High-Order Pressure–Volume Relationship for Improved Simulation of Stretch Blow Molding Processes
Monday, October 5, 2026
2:20 - 3:05 p.m.
(see full conference schedule)
Speaker Biography:
Zohir Benrabah is a Forming and Blow Molding Simulation Scientist at NRC’s Automotive and Surface Transportation Research Center in Boucherville, Quebec, Canada, where he is involved in the development of the finite element software, BlowView, dedicated to simulating and optimizing blow molding processes such as: Conventional and Twin Sheet Extrusion, Stretch, Thermoforming, and most recently Suction Blow Molding. His principal interest is in process numerical modelling and problem-solving type work, typically combining numerical and experimental components. Zohir hold a Bachelor and Master degree in Mechanical Engineering, and he completed his Ph.D. in 2002 in computational structure at Laval University in Quebec City, Canada. He has written over 40 papers on the simulation of thermoplastic forming processes.
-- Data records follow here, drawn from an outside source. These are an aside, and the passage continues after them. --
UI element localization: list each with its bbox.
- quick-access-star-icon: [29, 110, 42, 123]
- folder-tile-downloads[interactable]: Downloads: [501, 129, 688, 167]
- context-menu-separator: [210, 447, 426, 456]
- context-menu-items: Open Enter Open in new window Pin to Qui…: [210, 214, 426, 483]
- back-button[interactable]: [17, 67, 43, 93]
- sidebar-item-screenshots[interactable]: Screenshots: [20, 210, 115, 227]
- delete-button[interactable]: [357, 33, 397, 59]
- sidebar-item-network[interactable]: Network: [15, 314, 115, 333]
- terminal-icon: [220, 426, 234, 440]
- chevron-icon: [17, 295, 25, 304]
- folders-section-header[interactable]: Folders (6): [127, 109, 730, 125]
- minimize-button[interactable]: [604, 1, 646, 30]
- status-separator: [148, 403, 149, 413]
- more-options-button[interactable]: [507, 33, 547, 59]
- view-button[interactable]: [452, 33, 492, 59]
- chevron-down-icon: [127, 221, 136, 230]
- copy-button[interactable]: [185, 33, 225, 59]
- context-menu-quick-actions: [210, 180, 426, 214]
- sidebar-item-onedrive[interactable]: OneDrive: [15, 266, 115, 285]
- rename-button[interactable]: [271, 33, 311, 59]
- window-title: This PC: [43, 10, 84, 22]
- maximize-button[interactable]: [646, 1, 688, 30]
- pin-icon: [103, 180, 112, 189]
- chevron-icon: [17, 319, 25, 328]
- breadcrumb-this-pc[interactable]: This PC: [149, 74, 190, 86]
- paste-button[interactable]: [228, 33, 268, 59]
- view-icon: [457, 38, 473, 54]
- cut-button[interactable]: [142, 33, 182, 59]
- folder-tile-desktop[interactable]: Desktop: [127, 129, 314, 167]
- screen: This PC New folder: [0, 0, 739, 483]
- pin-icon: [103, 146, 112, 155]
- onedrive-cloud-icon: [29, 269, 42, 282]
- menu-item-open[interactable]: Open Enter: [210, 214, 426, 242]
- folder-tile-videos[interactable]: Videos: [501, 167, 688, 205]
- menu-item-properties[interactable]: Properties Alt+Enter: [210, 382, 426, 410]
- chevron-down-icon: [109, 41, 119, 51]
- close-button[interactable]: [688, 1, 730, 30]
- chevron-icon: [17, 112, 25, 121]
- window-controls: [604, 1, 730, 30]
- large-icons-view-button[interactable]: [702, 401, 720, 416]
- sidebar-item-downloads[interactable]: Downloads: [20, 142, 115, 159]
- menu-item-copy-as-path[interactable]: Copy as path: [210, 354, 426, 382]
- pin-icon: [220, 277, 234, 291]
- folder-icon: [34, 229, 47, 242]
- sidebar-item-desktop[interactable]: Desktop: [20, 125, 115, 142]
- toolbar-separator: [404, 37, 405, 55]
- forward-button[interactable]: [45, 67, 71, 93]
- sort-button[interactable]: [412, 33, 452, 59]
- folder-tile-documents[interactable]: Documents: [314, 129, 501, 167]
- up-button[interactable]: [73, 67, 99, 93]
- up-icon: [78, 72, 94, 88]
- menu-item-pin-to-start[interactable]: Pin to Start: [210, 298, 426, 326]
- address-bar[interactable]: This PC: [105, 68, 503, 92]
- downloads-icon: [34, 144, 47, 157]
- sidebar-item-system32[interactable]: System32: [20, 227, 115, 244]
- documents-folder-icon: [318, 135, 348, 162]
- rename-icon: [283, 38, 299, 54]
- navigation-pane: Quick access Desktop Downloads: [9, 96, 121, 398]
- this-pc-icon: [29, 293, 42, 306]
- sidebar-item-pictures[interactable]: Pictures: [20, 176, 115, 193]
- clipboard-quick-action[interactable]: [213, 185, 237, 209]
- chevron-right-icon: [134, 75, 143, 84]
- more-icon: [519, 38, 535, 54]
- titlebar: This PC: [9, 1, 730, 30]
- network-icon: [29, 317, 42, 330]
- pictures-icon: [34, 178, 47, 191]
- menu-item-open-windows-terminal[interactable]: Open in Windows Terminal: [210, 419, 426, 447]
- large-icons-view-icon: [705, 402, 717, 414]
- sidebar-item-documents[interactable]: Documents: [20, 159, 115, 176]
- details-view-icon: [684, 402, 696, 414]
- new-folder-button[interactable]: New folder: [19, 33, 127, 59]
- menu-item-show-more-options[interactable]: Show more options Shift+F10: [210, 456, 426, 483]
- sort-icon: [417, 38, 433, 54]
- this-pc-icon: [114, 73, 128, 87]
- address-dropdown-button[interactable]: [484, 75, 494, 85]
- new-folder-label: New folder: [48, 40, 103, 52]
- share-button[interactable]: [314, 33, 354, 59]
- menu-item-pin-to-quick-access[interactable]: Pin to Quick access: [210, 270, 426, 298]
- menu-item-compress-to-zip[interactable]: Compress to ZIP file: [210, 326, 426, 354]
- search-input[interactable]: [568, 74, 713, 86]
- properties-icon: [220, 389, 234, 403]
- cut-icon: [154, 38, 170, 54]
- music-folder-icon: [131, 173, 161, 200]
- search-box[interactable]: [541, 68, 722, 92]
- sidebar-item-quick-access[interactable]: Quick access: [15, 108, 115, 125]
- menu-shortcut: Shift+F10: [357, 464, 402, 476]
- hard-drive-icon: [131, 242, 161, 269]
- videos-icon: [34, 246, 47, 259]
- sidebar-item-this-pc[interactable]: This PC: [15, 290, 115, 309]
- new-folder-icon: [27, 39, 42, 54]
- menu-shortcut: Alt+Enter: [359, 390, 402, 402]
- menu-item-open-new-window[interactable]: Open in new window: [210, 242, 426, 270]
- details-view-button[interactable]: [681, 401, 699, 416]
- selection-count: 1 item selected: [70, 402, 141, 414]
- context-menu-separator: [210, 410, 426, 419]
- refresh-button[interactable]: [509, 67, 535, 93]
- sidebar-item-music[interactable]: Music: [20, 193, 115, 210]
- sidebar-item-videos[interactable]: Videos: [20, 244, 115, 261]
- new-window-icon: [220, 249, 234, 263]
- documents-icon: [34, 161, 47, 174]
Presentation Description:|
Accurate prediction of pressure evolution during stretch blow molding is essential for reliable simulation of preform deformation, material distribution, and final container geometry. Conventional pressure-volume (pV) relationships commonly used in commercial simulation tools are often based on simplified assumptions that may not adequately capture the complex pressure variations occurring during industrial blowing cycles, particularly when multiple blowing stages are involved.
This presentation introduces a high-order pressure-volume (pV) formulation developed at the National Research Council Canada (NRC) for the simulation of stretch blow molding processes. The proposed approach provides a more accurate representation of the thermodynamic behavior of compressed air during cavity expansion while preserving computational efficiency required for industrial applications.
The model was implemented within the BlowView simulation platform and validated using experimental data obtained from industrial stretch blow molding trials conducted under various processing conditions. Predicted pressure histories were compared with measured cavity pressure data, and the impact of the improved pV formulation on thickness distribution prediction was evaluated.
Results demonstrate that the proposed model significantly improves the agreement between predicted and measured pressure evolution throughout the blowing cycle. The enhanced pressure representation also leads to improved prediction of material distribution along the bottle profile, particularly in regions experiencing rapid deformation and strong biaxial stretching.
The presentation will discuss the theoretical basis of the formulation, implementation aspects, and validation results obtained on representative industrial bottle geometries. The proposed high-order pV model provides a practical and robust framework for improving the predictive capabilities of stretch blow molding simulations and supports more reliable process optimization and lightweight container design.